Time to silence antisocial music on trains

Paul Richards
3 min readApr 14, 2024

--

‘Every carriage should be the quiet carriage’ — Paul Richards

It’s hard to raise this topic without sounding like the comments section of the Daily Telegraph, but raise it we must. There is a crescendo of unwanted and invasive noise on the British transport system. In particular, people playing music on their phones on the trains.

It is obviously annoying to be force-fed Skepta or Lady Sovereign on Southern Rail because music is a highly personal choice, and what other people think is great, the chances are I think is rubbish. Also, I like to choose when I listen to music. While writing, when driving, soaking in the bath. But not while traveling from Eastbourne to Brighton on a train.

Like pretty much everyone else in a train carriage when the music cranks up, I internalise my annoyance and inwardly fume. I might tut inaudibly or make eye contact with a fellow sufferer. I might fantasise about throwing the offending device off the train, followed by its owner. But I usually suck it up because of fear of violence.

The widespread playing of music is far more significant than my personal annoyance. It’s not about personal taste, like me silently judging your choice of trainers. Sambas? Really? It’s about the wider sociological implications. The fact is that to play music loudly in a train carriage suggests a certain psychopathy. It means that the music player lacks any sense of society, civility, or regard for others. It says: ‘I am important, and you are not’. It means ‘I don’t care about anyone else, and have no fear of sanction, reproach, or social norms.’

From where does this now-widespread narcissism come?
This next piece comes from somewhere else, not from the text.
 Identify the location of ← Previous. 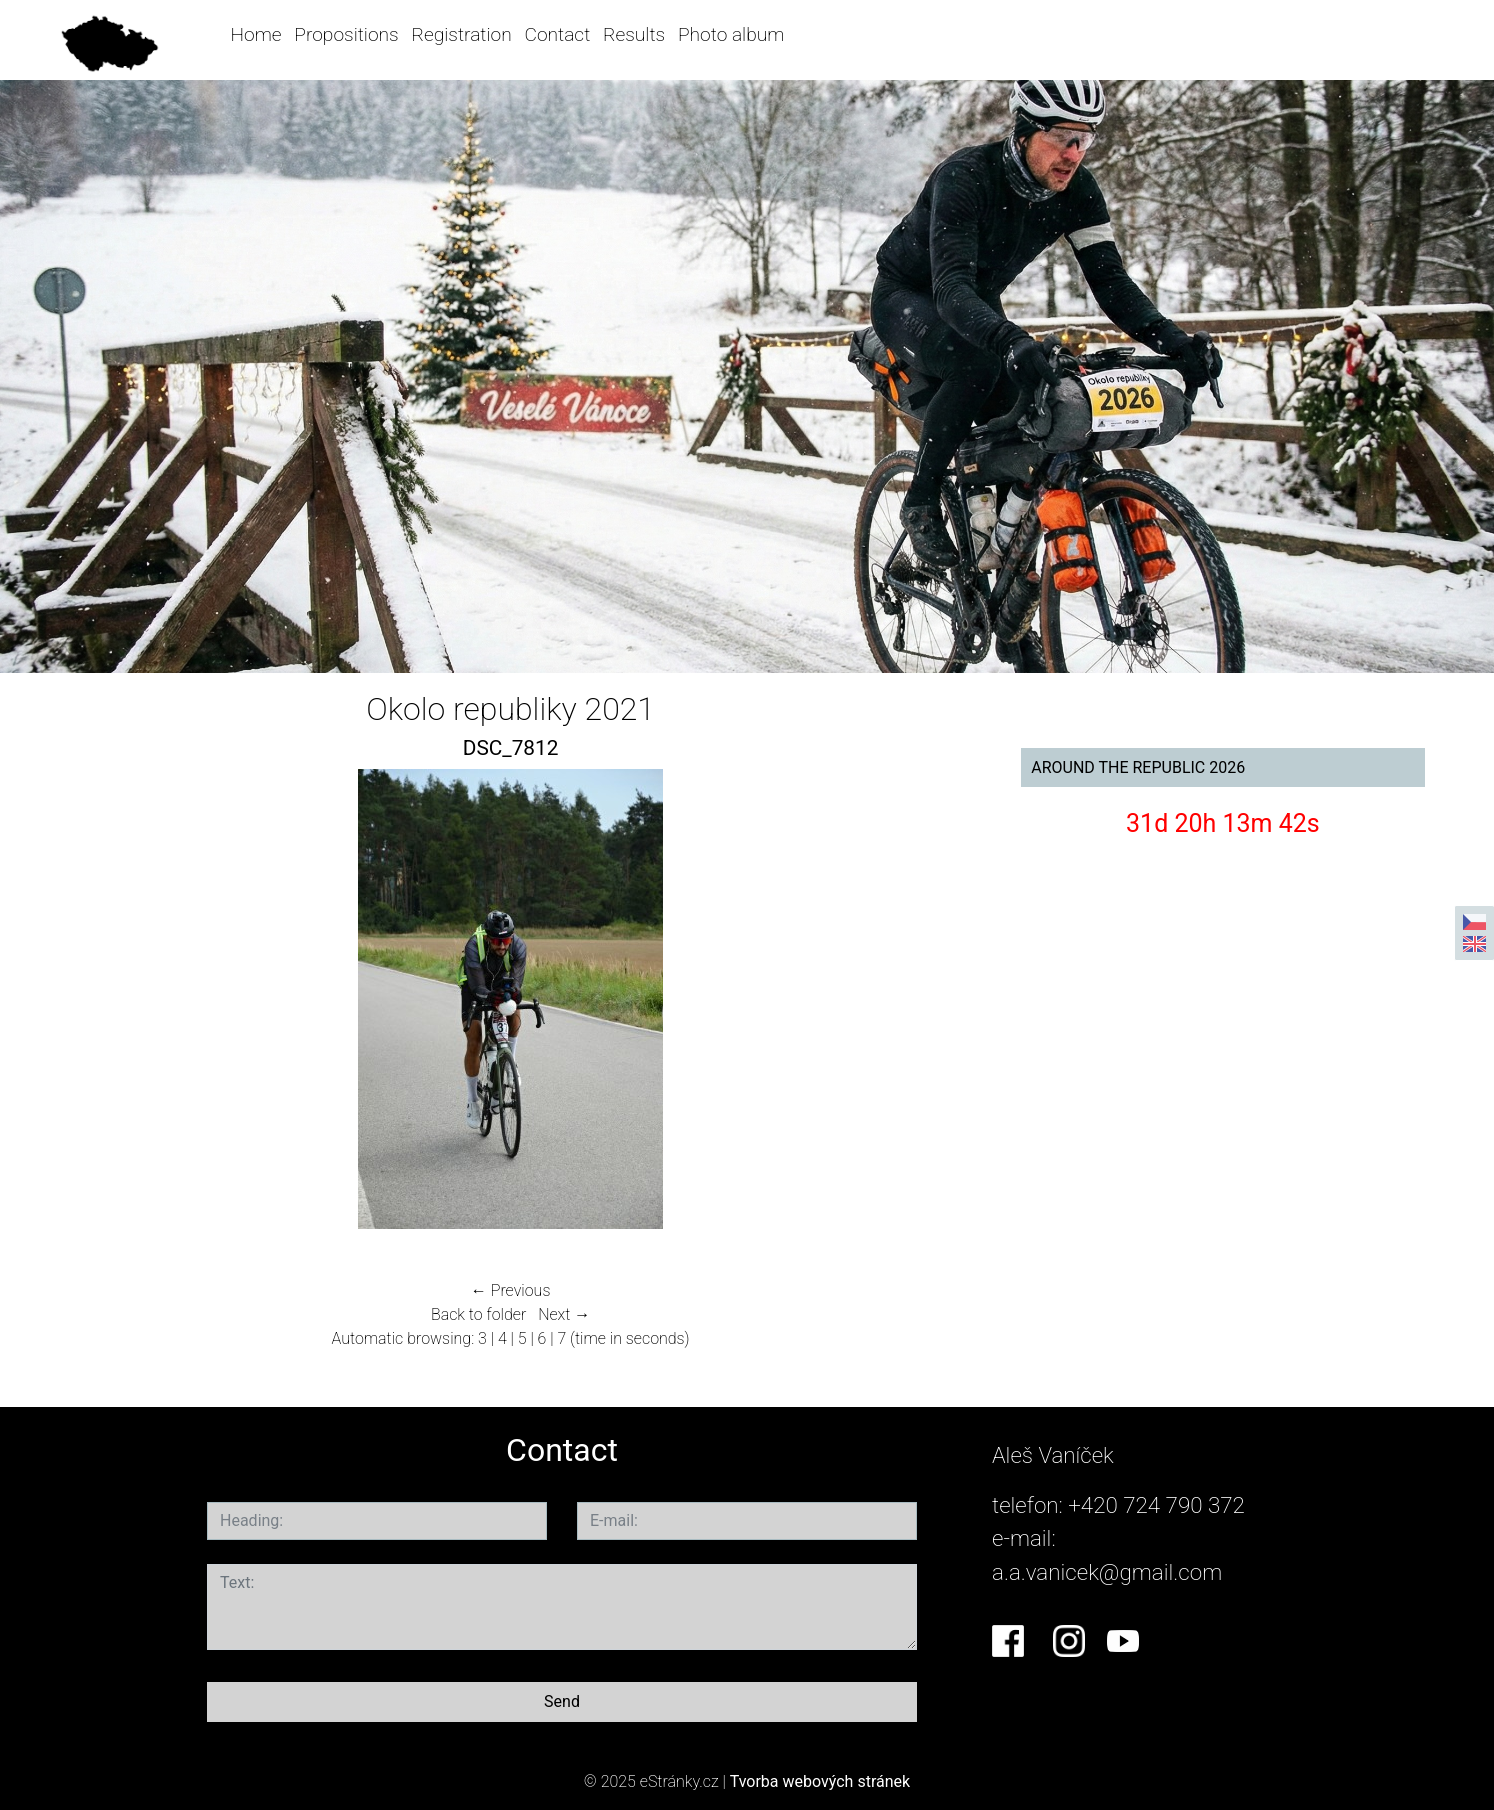
(511, 1290). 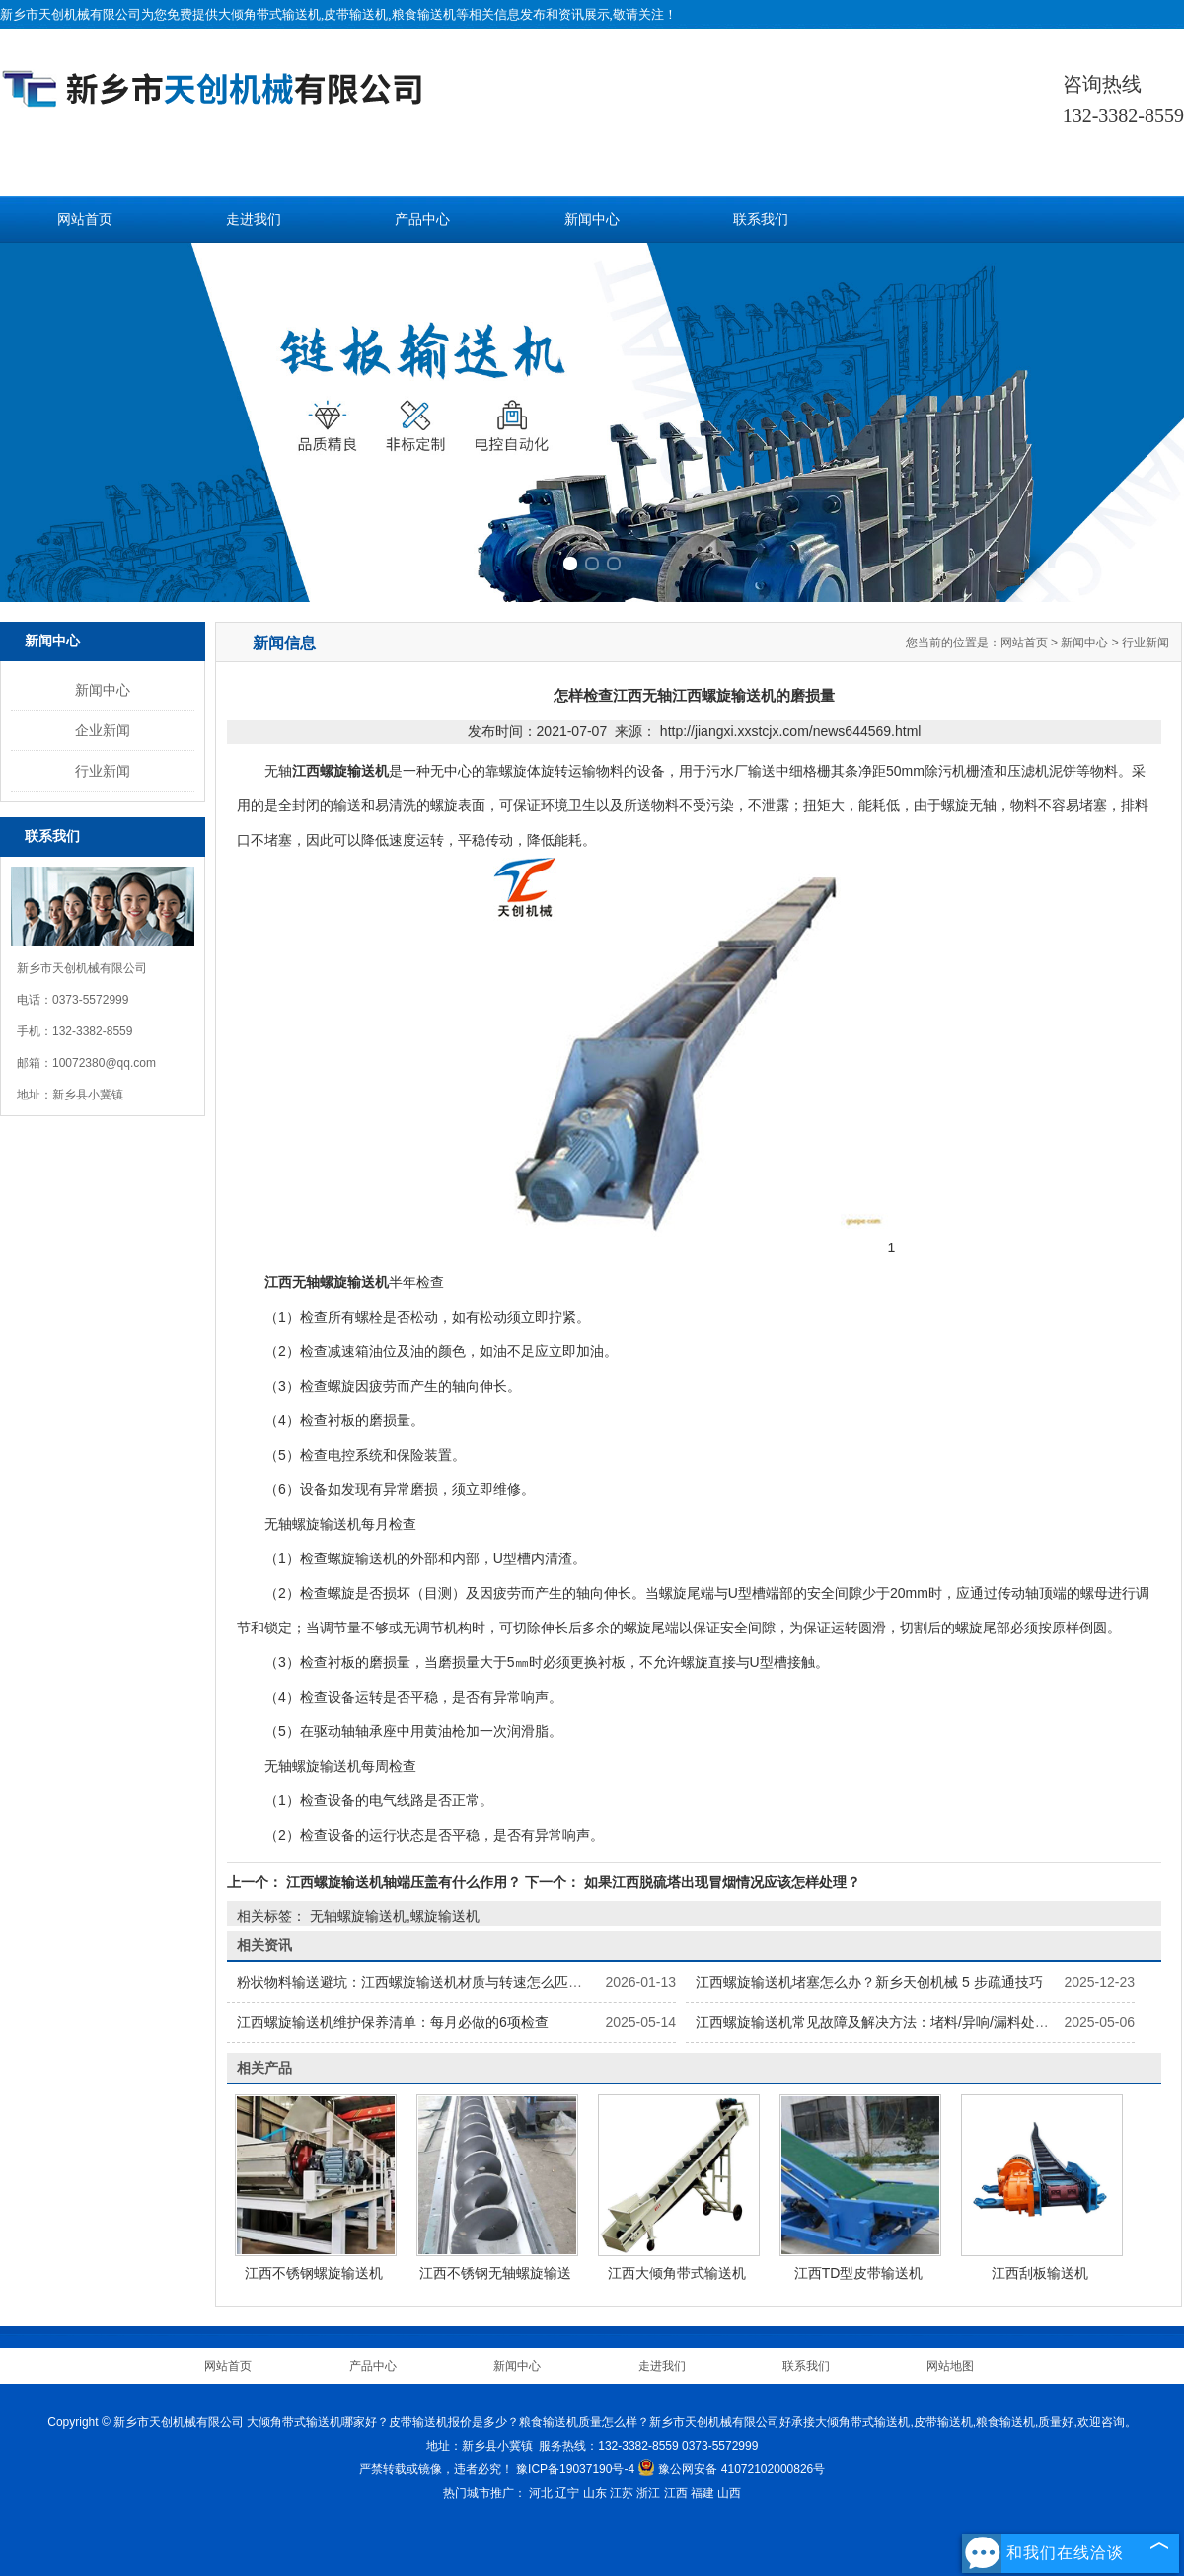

It has certainly spread in recent years, and seems generational. Again, without getting all Daily Telegraph, it is the under-25s who treat the rest of the carriage to their choices of musical entertainment. For this, we can probably blame social media. Social media, with its individualistic curation of perfect imagery and confected fakery, is inculcating real life. Behaviours learned on socials become norms in the real world, and in particular on my train. Communication without consequence on Zoom, Snapchat or X translates into you playing your crap on the 5.15.

It is obviously antisocial to play music on a train. That’s why the Railway Bylaws make it clear that to ‘use any instrument, article or equipment for the production or reproduction of sound’ is against the rules. It is placed in the same category as littering, scribbling on the walls, spitting on the train, or soiling the seats. It should be no more acceptable to blare noise from your phone than to take a dump in the luggage rack, and yet that’s the track we’re on. Where bylaws end tyranny begins, as John Locke almost said.

My real problem is what it says about the breakdown of civility. A strong society rests on unspoken contracts of reciprocity and co-operation. These social bonds should be enforced, not by authority, but by a shared sense of connection. We queue. We help people with buggies. We race after someone who has dropped their purse. We give up our seat if someone looks like they need it. We don’t throw our litter on the ground, or spit, or swear, or start loudly singing She’ll Be Coming Round the Mountain.

That’s what irks me. Not that you should be wearing the headphones, not me. But rather, the question who governs our shared spaces? The noisy narcissists are at the gate. The sociopaths have the best seats. Your basic civility is subject to cancellation, disruption or delay due to trespassers on the line, and a signal failure to abide by the rules.

The situation is not yet beyond rescue. We used to smoke cigarettes on trains, and now we don’t. Things can change for the better, through a combination of regulation, persuasion, social marketing, and loud tutting. More patrols by British Transport Police enforcing the bylaws would help. We can bring the music to its coda, before cacophony consumes us all. Every carriage should be the quiet carriage. But hurry, the last train is leaving the station.